# TrueCrypt Officially Dead... Now Going to Be Reborn as CipherShed



## drmike (Sep 20, 2014)

We had a couple of threads on vpsBoard about TrueCrypt and most notoriously in May roughly when their site was "defaced" labeling TrueCrypt as insecure. 

Well under the different license created by the Truecrypt author(s) one could fork the project, but can't make reference to the original.

So now we have the new TrueCrypt replacement .... CipherShed ---> https://ciphershed.org/

Looks like things are in pre-release at this point.

July 27th was last meeting of the team:

https://ciphershed.org/minutes-from-pmc-meeting-on-2014-07-27/

Hoping these folks deliver something soon


----------



## rmlhhd (Sep 20, 2014)

I went to a security talk at EMF Camp last month, they were talking about encryption and why TrueCrypt was taken down.


If you don't already know, the reason they say bitlocker is better is to give us a message saying their being fucked.


If you want TrueCrypt go to this site -https://truecrypt.ch


It's being audited to check for issues and backdoors.

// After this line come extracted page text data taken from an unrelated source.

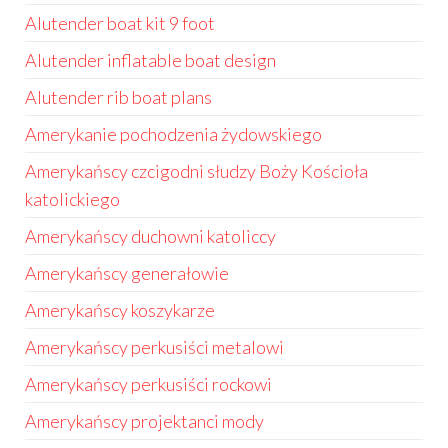
Alutender boat kit 9 foot
Alutender inflatable boat design
Alutender rib boat plans
Amerykanie pochodzenia żydowskiego
Amerykańscy czcigodni słudzy Boży Kościoła
katolickiego
Amerykańscy duchowni katoliccy
Amerykańscy generałowie
Amerykańscy koszykarze
Amerykańscy perkusiści metalowi
Amerykańscy perkusiści rockowi
Amerykańscy projektanci mody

None as of yet.


----------



## raindog308 (Sep 20, 2014)

drmike said:


> So now we have the new TrueCrypt replacement .... CipherShed ---> https://ciphershed.org/


"The first version of CipherShed is in development. The current process consists of “rebranding” the TrueCrypt 7.1a code."

Yes, new logo must be the priority...


----------



## Jasson.Pass (Sep 20, 2014)

This is good news. I have noticed that there have been a lot of spinoffs lately. This means we should see a lot of development and innovation of ideas and improvemnts.


----------



## dcdan (Sep 21, 2014)

Looking at this...

https://ciphershed.org/news/

and

https://wiki.ciphershed.org/PMC

Reminds me hypervm... And yes, the way they advertize "rebranding" is another bad sign.

I want to be wrong though.


----------



## k0nsl (Sep 21, 2014)

I have followed their commits since day one and on their IRC, but there has been virtually nothing of substance added. The guys behind it are highly capable, or at least the majority of them, unless things has changed since about two months. Very good guys.
Too bad nothing of substance has come out during all this time. Merely a rebranding so far.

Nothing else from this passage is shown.